Vickie Dusick signed up for Lives In Transition after three family members died within three months of each other. Two more close friends recently died. “I needed to go back to school to get out of that realm,” she said. “This class is a great stepping stone to college,” she said.


Dusick works as a teacher’s aide and especially likes working with autistic children. “They open up to me,” she said. “I love watching how their brains work. They are so creative. They can describe the clouds in a way that I’ve never heard before.” She plans to further her education and earn teaching credentials.


Working toward a writing or art degree, Michael Gregg said he has found his way back to college and is enjoying the class. “I love this class,” he said. He writes poetry and has kept a journal on and off since the 1960s, and got more serious about it in the ’80s. He would like to continue at CCC to pursue creative writing classes. “This class is awesome,” he said.


Moving on


Lives In Transition Director Margaret Frimoth offers counseling, advising and financial advice. The college offers wraparound services, such as computer labs and cooking facilities.


Graduation is held at the end of the courses and many students continue at CCC or another college to acquire an associate’s or advanced degree.


Winter term begins Jan. 4.


A fundraising fashion show for The Harbor will be held in January or February, featuring 15 designers who will use clothing from The Harbor’s Deja Vu Thrift Shop.




The education program was created by the federal government for people with no college or work experience. The program is no longer supported with federal funds.

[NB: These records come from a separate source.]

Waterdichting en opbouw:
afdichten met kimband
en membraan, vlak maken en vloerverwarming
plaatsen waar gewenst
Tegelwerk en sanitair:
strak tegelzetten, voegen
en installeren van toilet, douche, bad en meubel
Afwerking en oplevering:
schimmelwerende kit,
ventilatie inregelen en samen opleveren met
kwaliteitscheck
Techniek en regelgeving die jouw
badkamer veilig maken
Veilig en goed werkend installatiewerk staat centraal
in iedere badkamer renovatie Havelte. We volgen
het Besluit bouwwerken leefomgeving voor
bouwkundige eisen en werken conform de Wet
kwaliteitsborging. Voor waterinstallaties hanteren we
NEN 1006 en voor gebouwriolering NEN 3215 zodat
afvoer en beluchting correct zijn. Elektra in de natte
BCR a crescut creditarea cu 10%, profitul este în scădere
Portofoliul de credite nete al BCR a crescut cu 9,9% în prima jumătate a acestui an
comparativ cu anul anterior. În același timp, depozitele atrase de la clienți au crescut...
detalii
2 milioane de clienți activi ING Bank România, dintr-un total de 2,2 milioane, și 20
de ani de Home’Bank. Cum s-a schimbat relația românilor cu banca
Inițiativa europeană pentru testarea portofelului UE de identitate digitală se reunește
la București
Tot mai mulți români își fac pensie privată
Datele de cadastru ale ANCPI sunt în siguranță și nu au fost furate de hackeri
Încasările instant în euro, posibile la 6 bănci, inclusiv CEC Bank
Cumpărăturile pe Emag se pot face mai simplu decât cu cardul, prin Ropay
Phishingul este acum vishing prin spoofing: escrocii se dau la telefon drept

The CCC Lives In Transition is partially funded by United Way. There are classes at 11 Oregon community colleges, four are in Spanish.


Alford taught elementary and special education classes at Jewell and Warrenton for eight years. She earned a master’s degree in Leadership in Education.


After working at the Victory Over Childhood Abuse (VOCA) camp, Frimoth asked her to teach the Lives In Transition classes.


Now she enjoys working with adults. “I fell in love with it,” Alford said.